La pierre massive, une révolution constructive

« Cet ouvrage est avant tout un manuel de construction en pierre massive », avertit Gilles Perraudin dès les premières lignes de cet opuscule alliant force croquis et textes incisifs. Le projet de musée des vins et jardin ampélographique de Patrimonio, livré en 2011 en Corse, sert de cas d’étude à la mise en œuvre d’une technologie constructive oubliée, pour ne pas dire bannie, qui fit pourtant les belles heures de l’architecture de l’Antiquité à l’aube du 20e siècle. Le chantier commence à la carrière. Il ne faut pas attendre de Perraudin qu’il livre au lecteur ses bonnes adresses, préférant laisser à chacun le soin d’aller à la découverte in situ d’un matériau éminemment local.
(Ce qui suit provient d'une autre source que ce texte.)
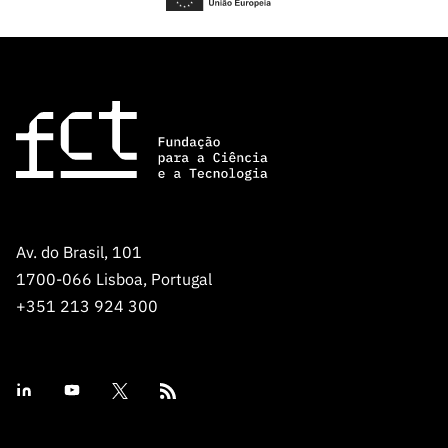
Av. do Brasil, 101
1700-066 Lisboa, Portugal
+351 213 924 300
Il détaille en revanche les techniques d’extraction de la pierre, les stratégies de découpe, les méthodes de transport, sans faire l’impasse sur le bilan carbone du déplacement des matériaux à travers la Méditerranée — dans le cas d’espèce, la carrière de Bonifacio ne pouvant fournir toute la pierre nécessaire au chantier, il fallut puiser en Provence un surplus de blocs acheminés par camion  et bateau jusqu’à l’île de Beauté.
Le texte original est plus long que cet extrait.